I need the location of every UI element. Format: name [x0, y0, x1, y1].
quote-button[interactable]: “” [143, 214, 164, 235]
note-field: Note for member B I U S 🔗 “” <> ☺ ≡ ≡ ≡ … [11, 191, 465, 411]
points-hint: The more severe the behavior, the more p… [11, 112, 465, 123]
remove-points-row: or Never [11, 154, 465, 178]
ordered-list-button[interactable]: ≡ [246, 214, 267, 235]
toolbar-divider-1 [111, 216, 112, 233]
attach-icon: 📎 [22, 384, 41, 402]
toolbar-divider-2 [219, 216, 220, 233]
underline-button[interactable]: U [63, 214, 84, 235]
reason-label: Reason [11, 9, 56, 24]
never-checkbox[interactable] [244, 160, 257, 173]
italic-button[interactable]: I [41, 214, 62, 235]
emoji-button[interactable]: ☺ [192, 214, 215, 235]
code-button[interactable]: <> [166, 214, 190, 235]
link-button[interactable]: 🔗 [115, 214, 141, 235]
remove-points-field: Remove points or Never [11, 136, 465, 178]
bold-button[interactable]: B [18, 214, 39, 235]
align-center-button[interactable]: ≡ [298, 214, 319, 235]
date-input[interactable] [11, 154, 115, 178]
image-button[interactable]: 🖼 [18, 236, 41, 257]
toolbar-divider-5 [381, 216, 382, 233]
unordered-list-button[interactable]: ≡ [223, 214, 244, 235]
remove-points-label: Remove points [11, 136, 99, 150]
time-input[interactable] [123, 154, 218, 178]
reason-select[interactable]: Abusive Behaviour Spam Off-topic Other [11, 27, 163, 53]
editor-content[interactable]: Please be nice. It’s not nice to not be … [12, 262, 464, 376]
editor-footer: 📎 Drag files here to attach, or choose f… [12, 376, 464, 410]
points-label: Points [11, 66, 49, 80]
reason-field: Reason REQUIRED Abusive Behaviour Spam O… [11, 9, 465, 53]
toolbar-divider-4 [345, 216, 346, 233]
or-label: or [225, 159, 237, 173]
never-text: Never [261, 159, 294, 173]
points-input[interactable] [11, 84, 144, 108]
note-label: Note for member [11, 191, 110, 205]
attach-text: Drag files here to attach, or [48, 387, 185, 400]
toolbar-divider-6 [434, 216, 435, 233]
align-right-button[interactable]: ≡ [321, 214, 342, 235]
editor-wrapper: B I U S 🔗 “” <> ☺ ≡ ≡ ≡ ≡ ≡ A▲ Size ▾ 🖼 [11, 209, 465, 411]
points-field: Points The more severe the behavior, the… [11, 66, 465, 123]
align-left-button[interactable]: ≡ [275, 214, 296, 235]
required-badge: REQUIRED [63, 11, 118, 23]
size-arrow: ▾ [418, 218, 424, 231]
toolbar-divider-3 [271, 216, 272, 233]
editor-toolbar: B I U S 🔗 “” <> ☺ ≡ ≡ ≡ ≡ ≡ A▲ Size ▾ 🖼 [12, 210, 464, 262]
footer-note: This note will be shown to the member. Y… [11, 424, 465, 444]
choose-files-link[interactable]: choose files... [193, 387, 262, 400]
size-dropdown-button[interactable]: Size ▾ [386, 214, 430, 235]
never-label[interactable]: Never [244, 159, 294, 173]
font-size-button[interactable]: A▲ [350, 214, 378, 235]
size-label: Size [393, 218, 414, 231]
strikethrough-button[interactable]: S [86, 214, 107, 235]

• Problem description:
How many of the lines in the listing hold "here"? Only the number should be given.

• Task output:
2